■ Activity: Every entry is to be returned as it stands, apart from the pictures.

■ Input:
□ □ □ □ □ □ □

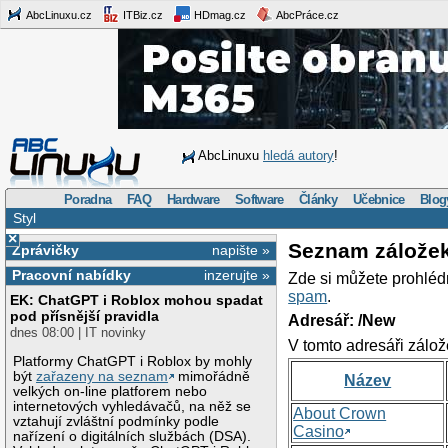
AbcLinuxu.cz
ITBiz.cz
HDmag.cz
AbcPráce.cz
AbcLinuxu
hledá autory
!
Poradna
FAQ
Hardware
Software
Články
Učebnice
Blog
Styl
×
Seznam zálože
Zprávičky
napište »
Pracovní nabídky
inzerujte »
Zde si můžete prohléd
spam
.
EK: ChatGPT i Roblox mohou spadat
pod přísnější pravidla
Adresář: /New
dnes 08:00 | IT novinky
V tomto adresáři zálož
Platformy ChatGPT i Roblox by mohly
být
zařazeny na seznam
mimořádně
Název
velkých on-line platforem nebo
internetových vyhledávačů, na něž se
About Crown
vztahují zvláštní podmínky podle
Casino
nařízení o digitálních službách (DSA).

□ □ □ □ □ □ □

■ Result below:
AbcLinuxu.cz
ITBiz.cz
HDmag.cz
AbcPráce.cz
AbcLinuxu
hledá autory
!
Poradna
FAQ
Hardware
Software
Články
Učebnice
Blog
Styl
×
Seznam zálože
Zprávičky
napište »
Pracovní nabídky
inzerujte »
Zde si můžete prohléd
spam
.
EK: ChatGPT i Roblox mohou spadat
pod přísnější pravidla
Adresář: /New
dnes 08:00 | IT novinky
V tomto adresáři zálož
Platformy ChatGPT i Roblox by mohly
být
zařazeny na seznam
mimořádně
Název
velkých on-line platforem nebo
internetových vyhledávačů, na něž se
About Crown
vztahují zvláštní podmínky podle
Casino
nařízení o digitálních službách (DSA).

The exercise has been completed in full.